Bacon, Spinach and Sweet Piquante Pepper Frittata

Serving size: 2

  • 4 large eggs
  • 1/8 cup of bacon, sliced (or more, depending on how much you like bacon!)
  • ½- ¾ cup of frozen spinach, thawed and drained
  • 6 Sweet piquante peppers, halved (Peppadew Brand peppers) –you can substitute jarred jalapenos
  • ¼ – ½ cup of shredded pecorino romano cheese (you can use really any cheese – cheddar, mozzarella or parmesan. Or even better – all three!)
  • Salt and pepper, to taste

Instructions:

1. Pre-heat oven to 400F

2. Cook bacon in a small (around 6-7 inch) oven-safe pan or skillet on med to med-high heat until almost crispy (about 5 min) – if bacon is frozen start at the lower heat setting and slowly warm up to prevent burning bacon.

3. Sauté spinach and peppers with cooked bacon for 1-2 min – just to warm up the components

4. Scramble 4 eggs well and add to pan.
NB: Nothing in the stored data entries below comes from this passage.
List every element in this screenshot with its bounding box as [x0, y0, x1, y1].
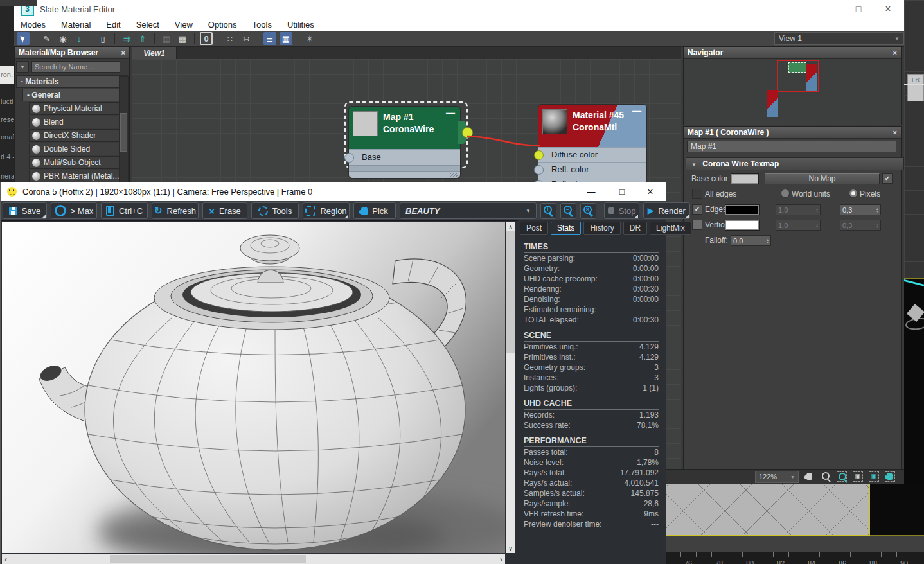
outgoing-connections-button[interactable]: ∺ [240, 32, 253, 45]
minimize-button[interactable]: — [813, 0, 842, 18]
material-slot-refl-color[interactable]: Refl. color [538, 162, 646, 177]
view-selector-dropdown[interactable]: View 1 ▼ [774, 32, 904, 45]
list-item[interactable]: DirectX Shader [29, 129, 128, 142]
navigator-minimap[interactable] [684, 59, 901, 123]
menu-view[interactable]: View [175, 20, 193, 30]
list-item[interactable]: PBR Material (Metal... [29, 170, 128, 182]
edges-checkbox[interactable]: ✔ [692, 204, 702, 215]
pixels-radio[interactable] [849, 189, 858, 198]
browser-header[interactable]: Material/Map Browser × [15, 47, 129, 59]
scrollbar-thumb[interactable] [506, 231, 515, 353]
copy-button[interactable]: Ctrl+C [101, 202, 148, 219]
scroll-down-arrow[interactable]: ∨ [508, 545, 513, 552]
list-item[interactable]: Multi/Sub-Object [29, 156, 128, 169]
vertices-color-swatch[interactable] [725, 220, 760, 231]
menu-material[interactable]: Material [61, 20, 91, 30]
tools-button[interactable]: Tools [251, 202, 299, 219]
move-children-button[interactable]: ⇉ [120, 32, 133, 45]
material-slot-diffuse[interactable]: Diffuse color [538, 147, 646, 162]
group-general[interactable]: - General [22, 89, 128, 101]
zoom-tool-button[interactable] [821, 471, 831, 482]
assign-material-button[interactable]: ◉ [57, 32, 69, 45]
show-shaded-material-button[interactable]: ▦ [160, 32, 173, 45]
scroll-left-arrow[interactable]: ‹ [4, 555, 7, 564]
save-button[interactable]: Save [3, 202, 47, 219]
stop-button[interactable]: Stop [604, 202, 639, 219]
render-image[interactable] [2, 222, 505, 553]
world-units-radio[interactable] [781, 189, 790, 198]
tab-dr[interactable]: DR [623, 222, 647, 235]
horizontal-scrollbar[interactable]: ‹ › [2, 554, 505, 564]
search-input[interactable] [31, 61, 120, 73]
render-button[interactable]: ▶Render [643, 202, 690, 219]
zoom-in-button[interactable]: + [540, 203, 556, 219]
scroll-right-arrow[interactable]: › [500, 555, 502, 564]
perspective-grid-viewport[interactable] [665, 482, 870, 536]
zoom-out-button[interactable]: − [560, 203, 576, 219]
scrollbar-thumb[interactable] [120, 113, 127, 152]
material-parameter-editor-button[interactable]: ≣ [263, 32, 276, 45]
base-color-swatch[interactable] [731, 173, 759, 184]
close-icon[interactable]: × [121, 47, 125, 58]
base-map-enable-checkbox[interactable]: ✔ [882, 173, 893, 184]
delete-button[interactable]: ▯ [96, 32, 109, 45]
edges-color-swatch[interactable] [725, 204, 760, 215]
menu-tools[interactable]: Tools [253, 20, 272, 30]
menu-utilities[interactable]: Utilities [287, 20, 314, 30]
minimize-button[interactable]: — [576, 182, 607, 201]
render-map-button[interactable]: ✳ [303, 32, 316, 45]
tab-post[interactable]: Post [520, 222, 548, 235]
zoom-extents-button[interactable]: ▣ [853, 471, 863, 482]
vertices-pixels-spinner[interactable]: 0,3 ▴▾ [840, 220, 881, 231]
resize-grip[interactable] [449, 173, 458, 177]
tab-history[interactable]: History [583, 222, 620, 235]
input-socket[interactable] [534, 165, 544, 175]
map-node-slot-base[interactable]: Base [349, 149, 460, 165]
pick-from-object-button[interactable]: ↓ [73, 32, 85, 45]
refresh-button[interactable]: ↻Refresh [152, 202, 199, 219]
pick-material-button[interactable]: ✎ [40, 32, 53, 45]
material-node-header[interactable]: Material #45 CoronaMtl — [538, 105, 646, 147]
zoom-level-dropdown[interactable]: 122% ▼ [755, 471, 799, 483]
send-to-max-button[interactable]: > Max [51, 202, 97, 219]
group-materials[interactable]: - Materials [16, 75, 128, 88]
pick-button[interactable]: Pick [353, 202, 396, 219]
preview-window-button[interactable]: ▦ [280, 32, 292, 45]
collapse-icon[interactable]: — [446, 108, 455, 118]
material-node[interactable]: Material #45 CoronaMtl — Diffuse color R… [538, 105, 646, 191]
map-panel-header[interactable]: Map #1 ( CoronaWire ) × [684, 127, 901, 139]
input-socket-connected[interactable] [534, 150, 544, 160]
input-socket[interactable] [344, 153, 354, 163]
vertices-checkbox[interactable] [692, 220, 702, 230]
zero-maps-button[interactable]: 0 [200, 32, 213, 45]
tab-lightmix[interactable]: LightMix [650, 222, 691, 235]
scroll-up-arrow[interactable]: ∧ [508, 224, 513, 231]
no-map-button[interactable]: No Map [765, 173, 880, 184]
zoom-region-button[interactable] [837, 471, 847, 482]
maximize-button[interactable]: □ [844, 0, 873, 18]
pan-to-selected-button[interactable] [885, 471, 895, 482]
region-button[interactable]: Region [303, 202, 350, 219]
incoming-connections-button[interactable]: ∷ [224, 32, 236, 45]
render-pass-dropdown[interactable]: BEAUTY ▼ [400, 202, 537, 219]
zoom-reset-button[interactable]: × [580, 203, 596, 219]
close-icon[interactable]: × [893, 127, 897, 138]
select-tool-button[interactable] [17, 32, 30, 45]
map-node-header[interactable]: Map #1 CoronaWire — [349, 107, 460, 149]
slate-title-bar[interactable]: 3 Slate Material Editor — □ × [14, 0, 904, 18]
erase-button[interactable]: ×Erase [202, 202, 247, 219]
menu-modes[interactable]: Modes [21, 20, 46, 30]
maximize-button[interactable]: □ [607, 182, 637, 201]
collapse-icon[interactable]: — [632, 106, 641, 116]
close-button[interactable]: × [873, 0, 903, 18]
output-socket[interactable] [462, 127, 473, 138]
map-name-field[interactable] [687, 141, 896, 152]
tab-view1[interactable]: View1 [132, 46, 177, 60]
list-item[interactable]: Physical Material [29, 102, 128, 115]
camera-viewport[interactable] [870, 482, 924, 536]
vertices-world-spinner[interactable]: 1,0 ▴▾ [776, 220, 821, 231]
close-button[interactable]: × [635, 182, 666, 201]
show-background-button[interactable]: ▩ [176, 32, 189, 45]
tab-stats[interactable]: Stats [551, 222, 581, 235]
scrollbar-thumb[interactable] [110, 555, 306, 563]
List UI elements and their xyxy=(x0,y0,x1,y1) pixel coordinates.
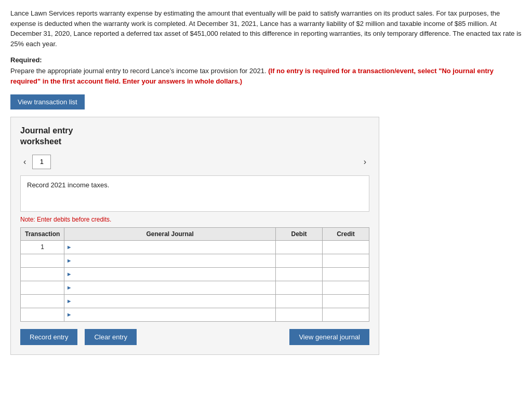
credit-input[interactable] xyxy=(323,241,369,254)
debit-cell[interactable] xyxy=(276,294,323,308)
record-entry-button[interactable]: Record entry xyxy=(20,329,77,345)
row-arrow-icon: ► xyxy=(64,254,74,267)
debit-column-header: Debit xyxy=(276,227,323,240)
credit-column-header: Credit xyxy=(323,227,369,240)
journal-entry-worksheet: Journal entry worksheet ‹ › Record 2021 … xyxy=(10,117,379,355)
general-journal-cell[interactable] xyxy=(74,308,276,321)
credit-cell[interactable] xyxy=(323,294,369,308)
intro-paragraph: Lance Lawn Services reports warranty exp… xyxy=(10,8,522,49)
view-transaction-list-button[interactable]: View transaction list xyxy=(10,94,85,109)
transaction-number-cell: 1 xyxy=(21,240,64,254)
general-journal-input[interactable] xyxy=(74,308,275,321)
credit-cell[interactable] xyxy=(323,240,369,254)
credit-input[interactable] xyxy=(323,254,369,267)
debit-input[interactable] xyxy=(276,281,322,294)
next-page-button[interactable]: › xyxy=(361,156,369,168)
row-arrow-icon: ► xyxy=(64,308,74,321)
journal-table: Transaction General Journal Debit Credit… xyxy=(20,227,369,322)
credit-input[interactable] xyxy=(323,308,369,321)
debit-cell[interactable] xyxy=(276,281,323,294)
debit-input[interactable] xyxy=(276,268,322,281)
transaction-number-cell xyxy=(21,254,64,267)
view-general-journal-button[interactable]: View general journal xyxy=(289,329,369,345)
debit-input[interactable] xyxy=(276,295,322,308)
credit-cell[interactable] xyxy=(323,281,369,294)
debit-input[interactable] xyxy=(276,254,322,267)
table-row: ► xyxy=(21,281,369,294)
credit-cell[interactable] xyxy=(323,267,369,281)
credit-input[interactable] xyxy=(323,268,369,281)
general-journal-input[interactable] xyxy=(74,268,275,281)
prev-page-button[interactable]: ‹ xyxy=(20,156,29,168)
credit-input[interactable] xyxy=(323,295,369,308)
required-instruction: Prepare the appropriate journal entry to… xyxy=(10,66,522,86)
debit-cell[interactable] xyxy=(276,308,323,321)
debit-cell[interactable] xyxy=(276,240,323,254)
row-arrow-icon: ► xyxy=(64,294,74,308)
table-row: ► xyxy=(21,254,369,267)
transaction-description: Record 2021 income taxes. xyxy=(20,175,369,212)
row-arrow-icon: ► xyxy=(64,240,74,254)
debit-credit-note: Note: Enter debits before credits. xyxy=(20,216,369,223)
general-journal-cell[interactable] xyxy=(74,294,276,308)
general-journal-input[interactable] xyxy=(74,241,275,254)
page-number-input[interactable] xyxy=(32,155,51,169)
table-row: ► xyxy=(21,267,369,281)
instruction-normal: Prepare the appropriate journal entry to… xyxy=(10,67,267,75)
row-arrow-icon: ► xyxy=(64,267,74,281)
general-journal-input[interactable] xyxy=(74,295,275,308)
credit-cell[interactable] xyxy=(323,254,369,267)
page-navigation: ‹ › xyxy=(20,155,369,169)
table-row: ► xyxy=(21,294,369,308)
debit-input[interactable] xyxy=(276,241,322,254)
general-journal-cell[interactable] xyxy=(74,240,276,254)
credit-input[interactable] xyxy=(323,281,369,294)
general-journal-cell[interactable] xyxy=(74,254,276,267)
required-label: Required: xyxy=(10,56,522,64)
action-buttons-row: Record entry Clear entry View general jo… xyxy=(20,329,369,345)
table-row: ► xyxy=(21,308,369,321)
transaction-number-cell xyxy=(21,267,64,281)
clear-entry-button[interactable]: Clear entry xyxy=(85,329,137,345)
general-journal-input[interactable] xyxy=(74,281,275,294)
credit-cell[interactable] xyxy=(323,308,369,321)
transaction-number-cell xyxy=(21,294,64,308)
worksheet-title: Journal entry worksheet xyxy=(20,126,369,147)
transaction-column-header: Transaction xyxy=(21,227,64,240)
general-journal-column-header: General Journal xyxy=(64,227,276,240)
debit-cell[interactable] xyxy=(276,254,323,267)
row-arrow-icon: ► xyxy=(64,281,74,294)
general-journal-cell[interactable] xyxy=(74,267,276,281)
general-journal-input[interactable] xyxy=(74,254,275,267)
table-row: 1► xyxy=(21,240,369,254)
transaction-number-cell xyxy=(21,281,64,294)
debit-cell[interactable] xyxy=(276,267,323,281)
general-journal-cell[interactable] xyxy=(74,281,276,294)
debit-input[interactable] xyxy=(276,308,322,321)
transaction-number-cell xyxy=(21,308,64,321)
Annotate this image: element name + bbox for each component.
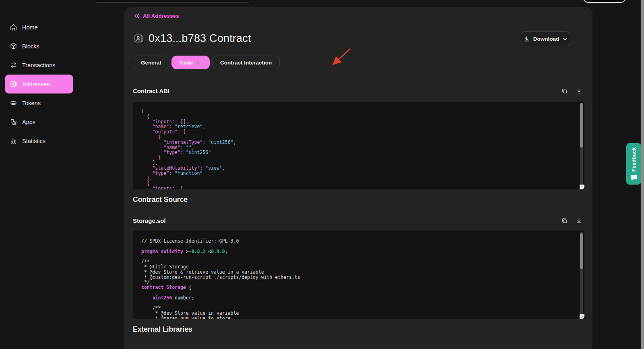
sidebar-item-label: Apps (22, 119, 35, 125)
code-line: /** (141, 259, 576, 264)
title-row: 0x13...b783 Contract (134, 32, 251, 45)
storage-code: // SPDX-License-Identifier: GPL-3.0 prag… (141, 239, 576, 319)
coin-icon (10, 99, 17, 107)
feedback-label: Feedback (631, 147, 637, 172)
sidebar-item-label: Tokens (22, 100, 41, 106)
code-line (141, 290, 576, 295)
check-icon (196, 60, 202, 65)
code-line: "type": "function" (141, 171, 576, 176)
tab-contract-interaction[interactable]: Contract Interaction (212, 56, 280, 69)
storage-resize-grip[interactable] (580, 314, 584, 319)
code-line: uint256 number; (141, 295, 576, 301)
code-line (141, 254, 576, 259)
apps-grid-icon (10, 118, 17, 126)
double-chevron-left-icon (134, 13, 140, 19)
storage-scrollbar-thumb[interactable] (580, 233, 583, 269)
sidebar-item-label: Statistics (22, 138, 45, 144)
code-line: } (141, 155, 576, 160)
transfer-arrows-icon (10, 61, 17, 69)
sidebar-item-label: Addresses (22, 81, 50, 87)
tab-label: Contract Interaction (220, 60, 272, 66)
bar-chart-icon (10, 137, 17, 145)
contract-abi-header: Contract ABI (133, 87, 584, 94)
annotation-arrow (326, 44, 358, 69)
sidebar-item-label: Transactions (22, 62, 55, 69)
code-line: }, (141, 176, 576, 181)
resize-grip-icon (580, 315, 584, 318)
contract-abi-title: Contract ABI (133, 87, 169, 94)
file-name: Storage.sol (133, 217, 166, 224)
main-panel: All Addresses 0x13...b783 Contract Downl… (124, 7, 592, 349)
page-scrollbar[interactable] (641, 0, 644, 349)
wallet-button-partial[interactable] (582, 0, 627, 3)
external-libraries-heading: External Libraries (133, 325, 192, 334)
tab-label: General (141, 60, 161, 66)
page-title: 0x13...b783 Contract (149, 32, 251, 45)
code-line: contract Storage { (141, 285, 576, 290)
chevron-down-icon (563, 37, 568, 41)
download-icon (524, 36, 530, 42)
abi-scrollbar-track[interactable] (580, 103, 583, 188)
sidebar-item-addresses[interactable]: Addresses (5, 75, 73, 93)
storage-scrollbar-track[interactable] (580, 232, 583, 318)
code-line: { (141, 114, 576, 119)
sidebar: Home Blocks Transactions Addresses Token… (0, 0, 124, 349)
copy-icon[interactable] (561, 88, 568, 94)
download-button[interactable]: Download (521, 31, 570, 46)
tab-code[interactable]: Code (171, 56, 210, 69)
resize-grip-icon (580, 185, 584, 189)
code-line: "inputs": [ (141, 186, 576, 189)
code-line: "outputs": [ (141, 129, 576, 135)
code-line: pragma solidity >=0.8.2 <0.9.0; (141, 249, 576, 254)
code-line: "name": "retrieve", (141, 124, 576, 129)
code-line: * @param num value to store (141, 316, 576, 319)
sidebar-item-home[interactable]: Home (5, 18, 73, 37)
code-line (141, 301, 576, 306)
contract-source-heading: Contract Source (133, 195, 188, 204)
sidebar-item-label: Blocks (22, 43, 39, 50)
download-icon[interactable] (576, 88, 582, 94)
sidebar-item-transactions[interactable]: Transactions (5, 56, 73, 75)
tab-label: Code (180, 60, 193, 66)
code-line: * @custom:dev-run-script ./scripts/deplo… (141, 275, 576, 280)
sidebar-item-tokens[interactable]: Tokens (5, 93, 73, 112)
code-line: { (141, 181, 576, 186)
contact-card-icon (10, 80, 17, 88)
code-line: // SPDX-License-Identifier: GPL-3.0 (141, 239, 576, 244)
abi-scrollbar-thumb[interactable] (580, 103, 583, 147)
sidebar-item-apps[interactable]: Apps (5, 112, 73, 131)
sidebar-item-statistics[interactable]: Statistics (5, 131, 73, 150)
feedback-chat-icon (631, 174, 637, 181)
home-icon (10, 23, 17, 31)
back-link-label: All Addresses (143, 13, 179, 19)
abi-code: [ { "inputs": [], "name": "retrieve", "o… (141, 109, 576, 189)
download-icon[interactable] (576, 218, 582, 224)
sidebar-item-blocks[interactable]: Blocks (5, 37, 73, 56)
abi-resize-grip[interactable] (580, 185, 584, 189)
abi-code-block[interactable]: [ { "inputs": [], "name": "retrieve", "o… (133, 102, 584, 189)
download-button-label: Download (533, 36, 559, 42)
cube-icon (10, 42, 17, 50)
sidebar-item-label: Home (22, 24, 38, 31)
storage-file-header: Storage.sol (133, 217, 584, 224)
code-line: "type": "uint256" (141, 150, 576, 155)
tab-general[interactable]: General (133, 56, 169, 69)
copy-icon[interactable] (561, 218, 568, 224)
code-line: "inputs": [], (141, 119, 576, 125)
code-line: [ (141, 109, 576, 114)
storage-code-block[interactable]: // SPDX-License-Identifier: GPL-3.0 prag… (133, 231, 584, 319)
tab-bar: General Code Contract Interaction (133, 56, 280, 69)
code-line: "internalType": "uint256", (141, 140, 576, 145)
contract-icon (134, 33, 144, 44)
code-line: */ (141, 280, 576, 285)
feedback-button[interactable]: Feedback (626, 143, 641, 185)
code-line: "stateMutability": "view", (141, 166, 576, 171)
back-link[interactable]: All Addresses (134, 13, 179, 19)
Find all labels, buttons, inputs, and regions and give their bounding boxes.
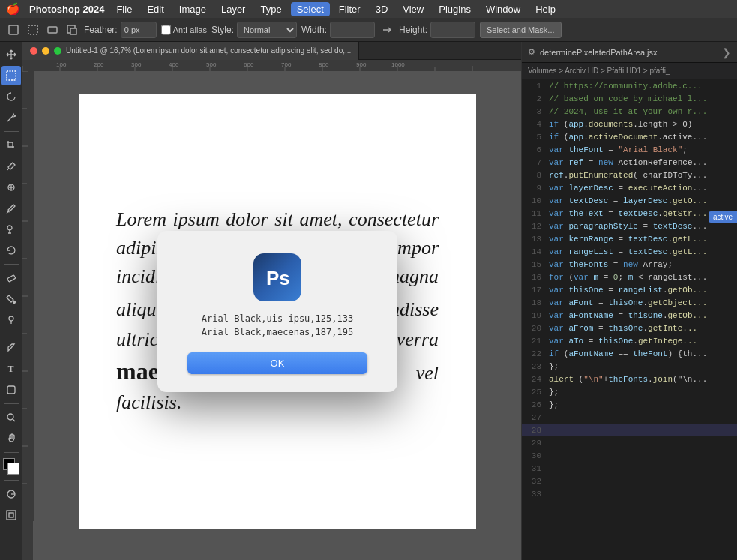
ruler-top: 100 200 300 400 500 600 700 800 900 1000: [22, 60, 521, 71]
menu-help[interactable]: Help: [529, 2, 562, 16]
separator-6: [4, 480, 19, 481]
home-icon[interactable]: [6, 22, 21, 37]
svg-point-10: [9, 316, 13, 321]
feather-input[interactable]: [121, 22, 157, 38]
canvas-tab[interactable]: Untitled-1 @ 16,7% (Lorem ipsum dolor si…: [22, 42, 359, 60]
canvas-viewport[interactable]: Lorem ipsum dolor sit amet, consectetur …: [34, 71, 521, 560]
svg-point-7: [7, 226, 12, 230]
tool-crop[interactable]: [1, 136, 21, 155]
tool-fill[interactable]: [1, 289, 21, 309]
menu-window[interactable]: Window: [480, 2, 526, 16]
app-name: Photoshop 2024: [29, 4, 104, 15]
svg-point-12: [7, 414, 13, 420]
svg-text:600: 600: [244, 61, 254, 68]
code-line: 6var theFont = "Arial Black";: [522, 143, 737, 156]
code-line: 1// https://community.adobe.c...: [522, 79, 737, 92]
apple-menu[interactable]: 🍎: [6, 2, 20, 16]
close-yellow-dot[interactable]: [42, 47, 49, 55]
tab-title: Untitled-1 @ 16,7% (Lorem ipsum dolor si…: [66, 46, 351, 55]
tool-text[interactable]: T: [1, 359, 21, 379]
tool-frame[interactable]: [1, 505, 21, 525]
svg-text:100: 100: [56, 61, 67, 68]
color-swatches[interactable]: [3, 458, 19, 475]
svg-rect-1: [28, 25, 37, 34]
tool-quickmask[interactable]: [1, 484, 21, 504]
marquee-icon[interactable]: [45, 22, 60, 37]
tool-magic-wand[interactable]: [1, 108, 21, 127]
code-line: 11var theText = textDesc.getStr...: [522, 207, 737, 220]
canvas-area: Untitled-1 @ 16,7% (Lorem ipsum dolor si…: [22, 42, 521, 560]
close-red-dot[interactable]: [30, 47, 37, 55]
close-green-dot[interactable]: [54, 47, 61, 55]
dialog-line2: Arial Black,maecenas,187,195: [187, 327, 367, 337]
separator-2: [4, 264, 19, 265]
height-input[interactable]: [430, 22, 475, 38]
dialog-overlay: Ps Arial Black,uis ipsu,125,133 Arial Bl…: [79, 94, 476, 529]
tool-history-brush[interactable]: [1, 241, 21, 260]
tool-dodge[interactable]: [1, 310, 21, 330]
anti-alias-checkbox[interactable]: [161, 22, 171, 38]
separator-4: [4, 403, 19, 404]
code-line: 12var paragraphStyle = textDesc...: [522, 220, 737, 232]
code-line: 26};: [522, 398, 737, 411]
select-mask-button[interactable]: Select and Mask...: [480, 22, 562, 38]
background-color[interactable]: [7, 463, 19, 475]
tool-eyedropper[interactable]: [1, 157, 21, 176]
tool-pen[interactable]: [1, 338, 21, 358]
tool-lasso[interactable]: [1, 87, 21, 106]
code-line: 3// 2024, use it at your own r...: [522, 105, 737, 118]
menu-edit[interactable]: Edit: [141, 2, 169, 16]
dialog-ok-button[interactable]: OK: [187, 352, 367, 374]
code-breadcrumb: Volumes > Archiv HD > Pfaffi HD1 > pfaff…: [522, 63, 737, 79]
menu-plugins[interactable]: Plugins: [433, 2, 477, 16]
code-line: 15var theFonts = new Array;: [522, 258, 737, 271]
svg-rect-2: [48, 27, 57, 33]
code-line: 25};: [522, 385, 737, 398]
svg-rect-11: [7, 386, 15, 394]
tool-eraser[interactable]: [1, 268, 21, 288]
code-line: 33: [522, 487, 737, 500]
code-line: 10var textDesc = layerDesc.getO...: [522, 194, 737, 207]
menu-image[interactable]: Image: [173, 2, 212, 16]
tool-hand[interactable]: [1, 429, 21, 448]
main-layout: T: [0, 42, 737, 560]
code-line: 23};: [522, 360, 737, 373]
code-line: 32: [522, 475, 737, 487]
code-panel-close[interactable]: ❯: [722, 46, 731, 58]
tool-marquee-rect[interactable]: [1, 66, 21, 85]
style-select[interactable]: Normal Fixed Ratio Fixed Size: [237, 22, 297, 38]
svg-rect-5: [7, 71, 16, 80]
tool-clone[interactable]: [1, 220, 21, 239]
code-line: 31: [522, 462, 737, 475]
code-line: 7var ref = new ActionReference...: [522, 156, 737, 169]
svg-text:700: 700: [281, 61, 292, 68]
tool-move[interactable]: [1, 45, 21, 64]
feather-group: Feather:: [84, 22, 157, 38]
code-line: 4if (app.documents.length > 0): [522, 118, 737, 130]
menu-select[interactable]: Select: [291, 2, 330, 16]
menu-file[interactable]: File: [110, 2, 138, 16]
tool-brush[interactable]: [1, 199, 21, 218]
marquee-rect-icon[interactable]: [25, 22, 40, 37]
width-input[interactable]: [330, 22, 375, 38]
code-line: 21var aTo = thisOne.getIntege...: [522, 334, 737, 347]
separator-5: [4, 452, 19, 453]
width-label: Width:: [301, 25, 327, 35]
menu-layer[interactable]: Layer: [215, 2, 252, 16]
code-line: 5if (app.activeDocument.active...: [522, 130, 737, 143]
width-group: Width:: [301, 22, 375, 38]
svg-text:400: 400: [169, 61, 179, 68]
tool-heal[interactable]: [1, 178, 21, 197]
svg-text:800: 800: [319, 61, 329, 68]
menu-view[interactable]: View: [397, 2, 430, 16]
svg-point-9: [13, 301, 15, 304]
menu-3d[interactable]: 3D: [370, 2, 394, 16]
code-line: 27: [522, 411, 737, 424]
tool-shape[interactable]: [1, 380, 21, 400]
menu-type[interactable]: Type: [254, 2, 287, 16]
swap-wh-icon[interactable]: [379, 22, 394, 37]
tool-zoom[interactable]: [1, 408, 21, 427]
menu-filter[interactable]: Filter: [333, 2, 367, 16]
left-toolbar: T: [0, 42, 22, 560]
subtract-icon[interactable]: [64, 22, 79, 37]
Stir so all the ingredients are spread evenly through the eggs

5. Cook on the stove top till eggs cook along the outer edges.

6. Transfer pan to the oven and bake at 400F for 10-15min, until firm in the middle. (gently shake pan and egg should not wiggle)

7. Remove pan, add shredded cheese and place back in the oven, just for 1 or 2 min till cheese in melted.

8. Let frittata cool for about 5 min. Run a knife around the outer edge to loosen egg away from side of the pan. Slice in quarters and serve

If you have any leftovers, store in a sealed container in the fridge. Leftover frittata makes a great lunch!

* If you are only using turkey bacon and/or are using a pan that sticks a lot, you may need to add a tbsp or 2 of oil (olive, canola, or vegetable) to prevent the egg from sticking.